However, in this case, the company does not have two separate lines of business being separated. It has one line of business which it needs to make a private, non-trading company in order to implement the valid business purpose of this transaction. In this situation, the filing of a registration statement as contemplated in SLB 4 which is appropriate if a company is separating two lines of business is not applicable to this situation.
There are not two lines of business. If Laika were to be required to file a Form 10, it would merely copy existing disclosure in Sputnik’s Form 10-KSB and latest 10-QSB filings, reformat that information as a registration statement and file that information as a registration statement.

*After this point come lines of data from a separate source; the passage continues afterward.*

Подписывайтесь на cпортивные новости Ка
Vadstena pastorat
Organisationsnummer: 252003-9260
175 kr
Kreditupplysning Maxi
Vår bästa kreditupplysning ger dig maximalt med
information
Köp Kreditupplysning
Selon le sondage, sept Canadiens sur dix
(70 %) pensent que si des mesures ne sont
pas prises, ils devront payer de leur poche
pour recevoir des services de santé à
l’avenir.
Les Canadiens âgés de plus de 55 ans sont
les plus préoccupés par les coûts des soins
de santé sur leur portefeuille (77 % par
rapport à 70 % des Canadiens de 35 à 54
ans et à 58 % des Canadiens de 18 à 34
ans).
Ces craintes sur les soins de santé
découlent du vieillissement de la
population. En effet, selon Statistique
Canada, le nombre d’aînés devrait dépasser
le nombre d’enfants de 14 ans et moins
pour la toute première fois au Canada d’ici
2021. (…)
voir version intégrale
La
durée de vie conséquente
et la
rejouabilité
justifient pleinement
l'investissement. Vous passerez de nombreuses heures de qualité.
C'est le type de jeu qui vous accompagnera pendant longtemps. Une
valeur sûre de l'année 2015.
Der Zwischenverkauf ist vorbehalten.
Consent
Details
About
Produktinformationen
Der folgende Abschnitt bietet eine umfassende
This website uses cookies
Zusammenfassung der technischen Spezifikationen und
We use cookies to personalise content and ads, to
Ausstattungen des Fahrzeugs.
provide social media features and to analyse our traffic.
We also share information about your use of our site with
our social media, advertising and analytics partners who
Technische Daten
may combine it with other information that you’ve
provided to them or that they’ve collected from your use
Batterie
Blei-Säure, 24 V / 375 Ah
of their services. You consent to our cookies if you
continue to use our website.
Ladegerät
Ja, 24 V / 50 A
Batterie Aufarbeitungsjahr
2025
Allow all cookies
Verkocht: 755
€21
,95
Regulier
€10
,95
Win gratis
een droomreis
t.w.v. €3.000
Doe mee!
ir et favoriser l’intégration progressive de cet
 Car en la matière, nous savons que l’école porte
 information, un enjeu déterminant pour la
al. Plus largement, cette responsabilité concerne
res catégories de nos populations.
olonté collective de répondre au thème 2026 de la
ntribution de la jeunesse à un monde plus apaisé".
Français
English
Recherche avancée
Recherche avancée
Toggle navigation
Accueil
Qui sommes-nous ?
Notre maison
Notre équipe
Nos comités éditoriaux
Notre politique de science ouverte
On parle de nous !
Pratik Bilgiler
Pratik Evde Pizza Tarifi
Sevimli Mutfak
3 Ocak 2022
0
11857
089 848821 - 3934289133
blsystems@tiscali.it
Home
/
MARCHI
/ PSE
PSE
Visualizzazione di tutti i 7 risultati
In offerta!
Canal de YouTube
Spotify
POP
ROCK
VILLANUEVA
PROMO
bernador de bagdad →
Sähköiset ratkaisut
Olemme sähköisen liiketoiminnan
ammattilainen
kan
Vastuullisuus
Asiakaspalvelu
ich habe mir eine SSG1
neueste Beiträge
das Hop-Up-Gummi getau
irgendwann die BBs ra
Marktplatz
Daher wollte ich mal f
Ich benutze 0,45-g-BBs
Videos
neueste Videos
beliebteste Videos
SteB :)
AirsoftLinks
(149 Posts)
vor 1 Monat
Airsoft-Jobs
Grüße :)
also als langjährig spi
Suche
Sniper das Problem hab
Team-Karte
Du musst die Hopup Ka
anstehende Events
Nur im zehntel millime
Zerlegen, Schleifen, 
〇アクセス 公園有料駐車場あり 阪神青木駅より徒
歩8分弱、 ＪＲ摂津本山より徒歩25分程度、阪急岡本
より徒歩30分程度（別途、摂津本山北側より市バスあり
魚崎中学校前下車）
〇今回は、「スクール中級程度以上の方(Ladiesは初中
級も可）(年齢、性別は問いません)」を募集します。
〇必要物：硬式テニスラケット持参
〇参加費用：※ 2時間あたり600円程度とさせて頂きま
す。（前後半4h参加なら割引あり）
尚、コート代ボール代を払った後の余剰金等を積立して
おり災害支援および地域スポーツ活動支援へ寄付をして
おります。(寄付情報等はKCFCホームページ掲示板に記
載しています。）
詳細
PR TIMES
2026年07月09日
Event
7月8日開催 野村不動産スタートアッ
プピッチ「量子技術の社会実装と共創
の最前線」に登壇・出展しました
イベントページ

No new or different information would be provided.
As to pro forma information about Sputnik after the spin off, the pro forma of Sputnik after the spin off would be a “0/0” balance sheet and a “0” income statement.
Further, unlike the situation in which two operating business are separated and both trade - which we submit is the real concern in SLB 4, in this situation the spinnee company, Laika, will not trade.
3. | What Are the Basic Concerns About Spin-Offs? |
A subsidiary must register a spin-off of shares under the Securities Act if the spin-off is a "sale" of the securities by the parent. Also, when a company that reports under the Exchange Act spins-off shares of a company that does not report under the Exchange Act, the spin-off raises concerns because it may:
| * | result in an active trading market for the spun-off shares without adequate public information about their issuer; and |
| * | violate the anti-fraud provisions of the Securities Act and the Exchange Act. |
Analysis
Although a spin off may be a sale, as noted in point 4 of SLB 4 below, registration is not automatically required if the spin off meets the conditions described in point 4 below.
Although it may appear that this spin off involves a situation “where a company that reports under the Exchange Act spins-off shares of a company that does not report under the Exchange Act,” as a factual matter it is really the company that reports under the Exchange Act that is being spun off. The business and financial statements of Laika are exactly the same as the business and financial statements of Sputnik, the Exchange Act reporting company.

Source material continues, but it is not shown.